DATA TO USE:

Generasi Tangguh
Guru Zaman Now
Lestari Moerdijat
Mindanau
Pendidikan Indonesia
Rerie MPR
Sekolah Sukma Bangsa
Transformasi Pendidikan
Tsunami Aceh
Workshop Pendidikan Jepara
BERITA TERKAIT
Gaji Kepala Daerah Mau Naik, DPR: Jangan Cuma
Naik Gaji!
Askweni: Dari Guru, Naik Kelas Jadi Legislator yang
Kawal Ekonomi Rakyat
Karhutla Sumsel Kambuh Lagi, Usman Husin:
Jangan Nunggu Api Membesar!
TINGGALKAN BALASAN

...

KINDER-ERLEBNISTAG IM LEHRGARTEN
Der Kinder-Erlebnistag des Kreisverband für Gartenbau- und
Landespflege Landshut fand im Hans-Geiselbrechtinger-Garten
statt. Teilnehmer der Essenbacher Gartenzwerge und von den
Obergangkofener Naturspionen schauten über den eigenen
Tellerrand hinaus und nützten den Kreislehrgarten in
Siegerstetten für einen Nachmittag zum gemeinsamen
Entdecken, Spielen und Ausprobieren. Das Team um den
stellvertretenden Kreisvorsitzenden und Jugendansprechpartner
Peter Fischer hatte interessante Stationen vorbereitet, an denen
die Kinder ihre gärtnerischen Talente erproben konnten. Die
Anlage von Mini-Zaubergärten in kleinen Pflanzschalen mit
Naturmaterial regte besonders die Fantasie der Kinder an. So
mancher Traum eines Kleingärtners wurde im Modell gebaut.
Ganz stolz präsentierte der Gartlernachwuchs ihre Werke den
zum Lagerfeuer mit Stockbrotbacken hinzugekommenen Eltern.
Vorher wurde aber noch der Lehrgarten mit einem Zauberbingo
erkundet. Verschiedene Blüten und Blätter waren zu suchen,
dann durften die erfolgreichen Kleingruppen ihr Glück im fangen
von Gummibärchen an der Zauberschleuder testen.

--

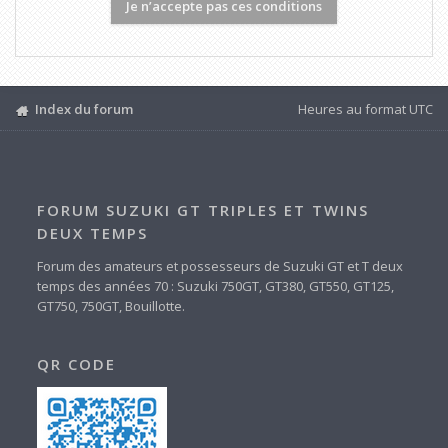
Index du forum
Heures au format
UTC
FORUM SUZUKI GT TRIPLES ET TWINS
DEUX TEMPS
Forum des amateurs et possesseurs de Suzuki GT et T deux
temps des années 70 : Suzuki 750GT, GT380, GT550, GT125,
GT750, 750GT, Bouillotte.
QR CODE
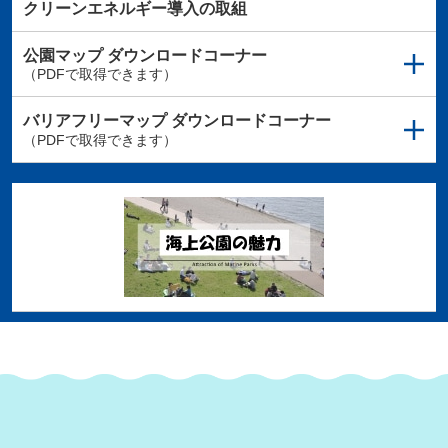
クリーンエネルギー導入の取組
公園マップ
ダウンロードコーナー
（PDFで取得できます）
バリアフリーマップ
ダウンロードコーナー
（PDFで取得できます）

THE TASK:
Word for word, restate the lines of the listing above starting at the line with "Kawal Ekonomi Rakyat" and ending at the line with "TINGGALKAN BALASAN", and nothing outside them.

TASK OUTPUT:
Kawal Ekonomi Rakyat
Karhutla Sumsel Kambuh Lagi, Usman Husin:
Jangan Nunggu Api Membesar!
TINGGALKAN BALASAN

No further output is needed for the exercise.